Work task:
In the data below, work out how many lines include the string "horoskop". Only the number should be given.

───── Records ─────

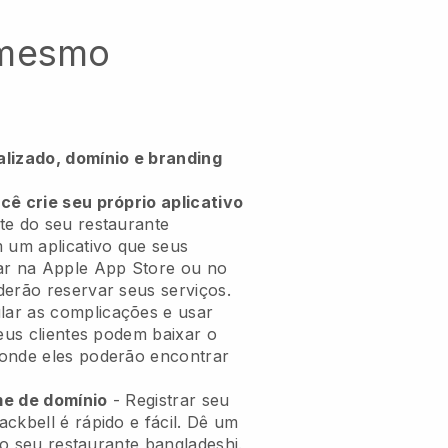
 mesmo
alizado, domínio e branding
cê crie seu próprio aplicativo
te do seu restaurante
 um aplicativo
que seus
ar na Apple App Store ou no
derão reservar seus serviços.
ar as complicações e usar
seus clientes podem baixar o
onde eles poderão encontrar
me de domínio
- Registrar seu
ckbell é rápido e fácil.
Dê um
 ao seu restaurante bangladeshi.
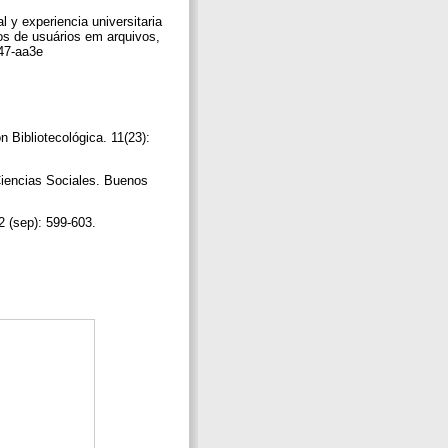
l y experiencia universitaria
os de usuários em arquivos,
847-aa3e
 Bibliotecológica. 11(23):
Ciencias Sociales. Buenos
 62 (sep): 599-603.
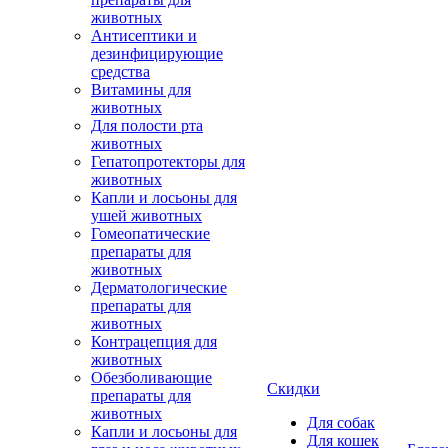
животных
Антисептики и
дезинфицирующие
средства
Витамины для
животных
Для полости рта
животных
Гепатопротекторы для
животных
Капли и лосьоны для
ушей животных
Гомеопатические
препараты для
животных
Дерматологические
препараты для
животных
Контрацепция для
животных
Обезболивающие
Скидки
препараты для
животных
Для собак
Капли и лосьоны для
Для кошек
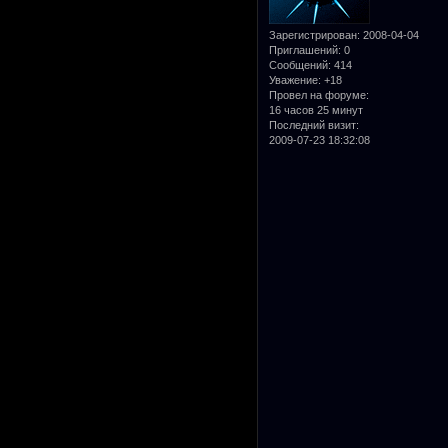
Зарегистрирован
: 2008-04-04
Приглашений:
0
Сообщений:
414
Уважение:
+18
Провел на форуме:
16 часов 25 минут
Последний визит:
2009-07-23 18:32:08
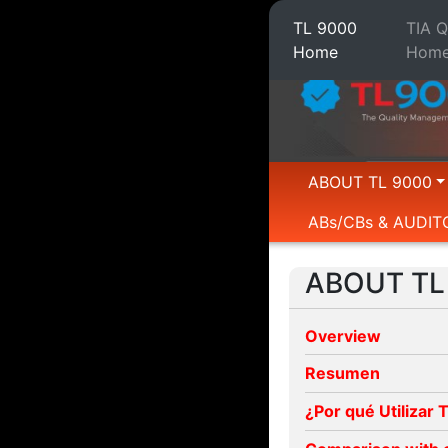
TL 9000
TIA 
Home
Hom
ABOUT TL 9000
ABs/CBs & AUDIT
ABOUT TL
Overview
Resumen
¿Por qué Utilizar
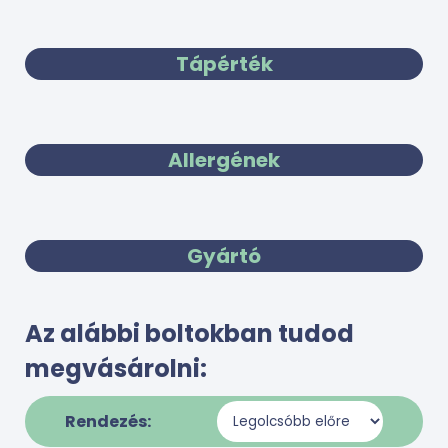
Tápérték
Allergének
Gyártó
Az alábbi boltokban tudod
megvásárolni:
Rendezés:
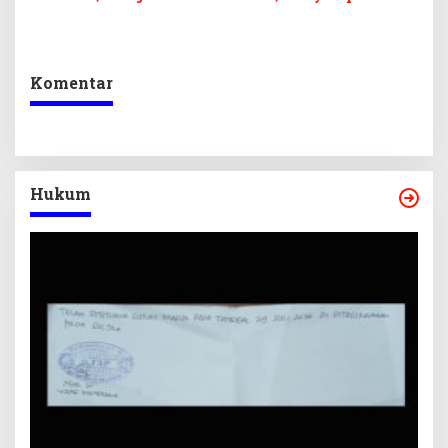
Keseimbangan
Lokal Lewat Sentuhan
Penerimaan Negara dan
Digital dan Penguatan
Kepastian Investasi
Ekraf
Komentar
Hukum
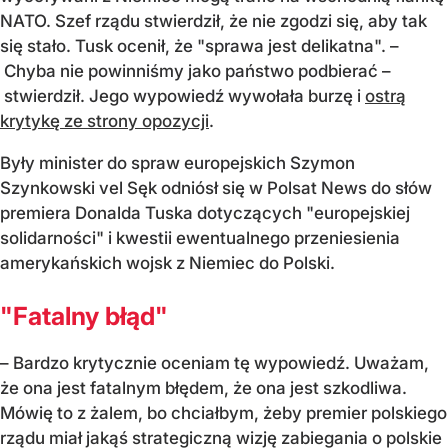
NATO. Szef rządu stwierdził, że nie zgodzi się, aby tak
się stało. Tusk ocenił, że "sprawa jest delikatna". –
Chyba nie powinniśmy jako państwo podbierać –
stwierdził. Jego wypowiedź wywołała burzę i
ostrą
krytykę ze strony opozycji
.
Były minister do spraw europejskich Szymon
Szynkowski vel Sęk odniósł się w Polsat News do słów
premiera Donalda Tuska dotyczących "europejskiej
solidarności" i kwestii ewentualnego przeniesienia
amerykańskich wojsk z Niemiec do Polski.
"Fatalny błąd"
– Bardzo krytycznie oceniam tę wypowiedź. Uważam,
że ona jest fatalnym błędem, że ona jest szkodliwa.
Mówię to z żalem, bo chciałbym, żeby premier polskiego
rządu miał jakąś strategiczną wizję zabiegania o polskie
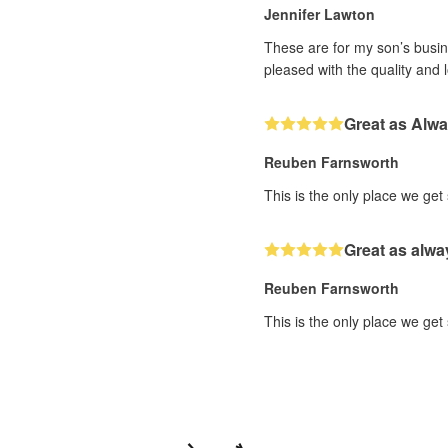
Jennifer Lawton
These are for my son’s busine
pleased with the quality and 
Great as Alw
Reuben Farnsworth
This is the only place we get
Great as alwa
Reuben Farnsworth
This is the only place we get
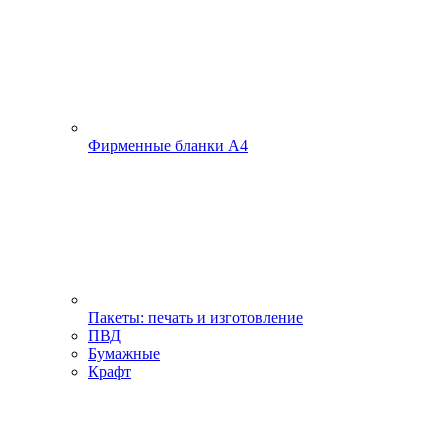
Фирменные бланки А4
Пакеты: печать и изготовление
ПВД
Бумажные
Крафт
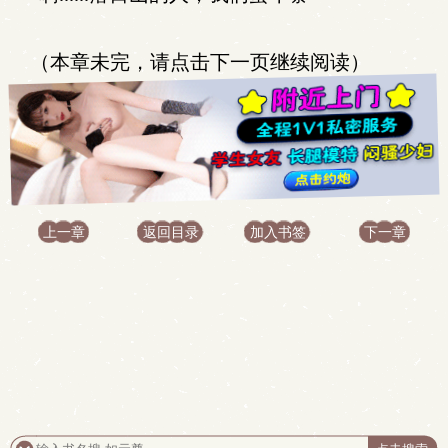
（本章未完，请点击下一页继续阅读）
上一章
返回目录
加入书签
下一章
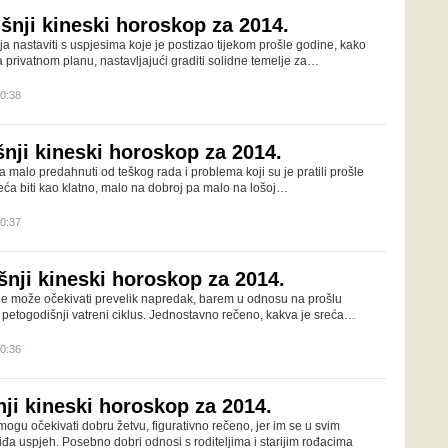
išnji kineski horoskop za 2014.
ja nastaviti s uspjesima koje je postizao tijekom prošle godine, kako
 privatnom planu, nastavljajući graditi solidne temelje za…
00:38
šnji kineski horoskop za 2014.
a malo predahnuti od teškog rada i problema koji su je pratili prošle
reća biti kao klatno, malo na dobroj pa malo na lošoj…
00:37
šnji kineski horoskop za 2014.
ne može očekivati prevelik napredak, barem u odnosu na prošlu
 petogodišnji vatreni ciklus. Jednostavno rečeno, kakva je sreća…
00:36
nji kineski horoskop za 2014.
ogu očekivati dobru žetvu, figurativno rečeno, jer im se u svim
đa uspjeh. Posebno dobri odnosi s roditeljima i starijim rođacima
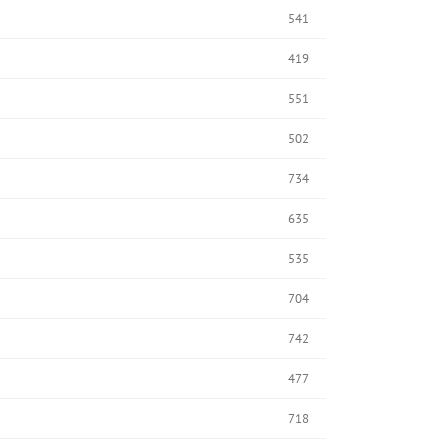
541
419
551
502
734
635
535
704
742
477
718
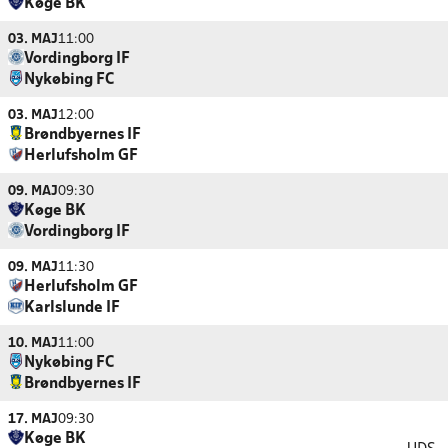
Køge BK
03. MAJ
11:00
Vordingborg IF
Nykøbing FC
03. MAJ
12:00
Brøndbyernes IF
Herlufsholm GF
09. MAJ
09:30
Køge BK
Vordingborg IF
09. MAJ
11:30
Herlufsholm GF
Karlslunde IF
10. MAJ
11:00
Nykøbing FC
Brøndbyernes IF
17. MAJ
09:30
Køge BK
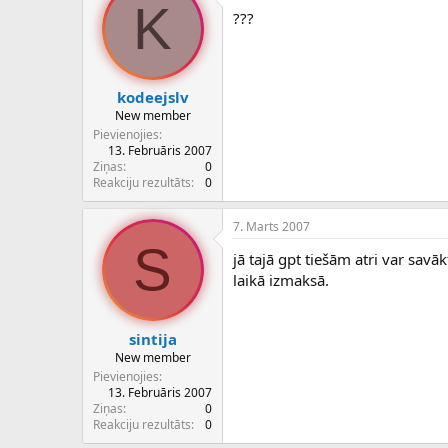
K
???
kodeejslv
New member
Pievienojies
13. Februāris 2007
Ziņas
0
Reakciju rezultāts
0
7. Marts 2007
S
jā tajā gpt tiešām atri var savāk
laikā izmaksā.
sintija
New member
Pievienojies
13. Februāris 2007
Ziņas
0
Reakciju rezultāts
0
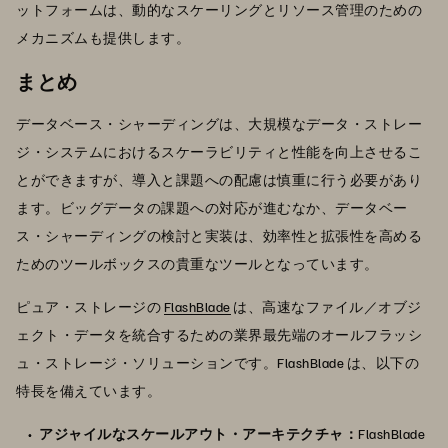
ットフォームは、動的なスケーリングとリソース管理のための
メカニズムも提供します。
まとめ
データベース・シャーディングは、大規模なデータ・ストレー
ジ・システムにおけるスケーラビリティと性能を向上させるこ
とができますが、導入と課題への配慮は慎重に行う必要があり
ます。ビッグデータの課題への対応が進むなか、データベー
ス・シャーディングの検討と実装は、効率性と拡張性を高める
ためのツールボックスの貴重なツールとなっています。
ピュア・ストレージの
FlashBlade
は、高速なファイル／オブジ
ェクト・データを統合するための業界最先端のオールフラッシ
ュ・ストレージ・ソリューションです。FlashBlade は、以下の
特長を備えています。
アジャイルなスケールアウト・アーキテクチャ：
FlashBlade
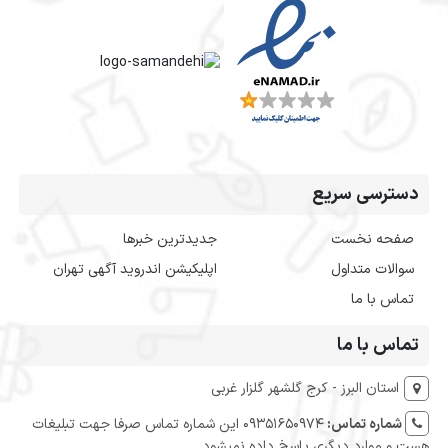
دسترسی سریع
صفحه نخست
جدیدترین خبرها
سوالات متداول
اپلیکیشن اندروید آگهی تهران
تماس با ما
تماس با ما
استان البرز - کرج گلشهر گلزار غربی
شماره تماس:
09351650974 این شماره تماس صرفا جهت تبلیغات
هست و موارد دیگری پاسخ داده نمیشود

─────

Final answer:
4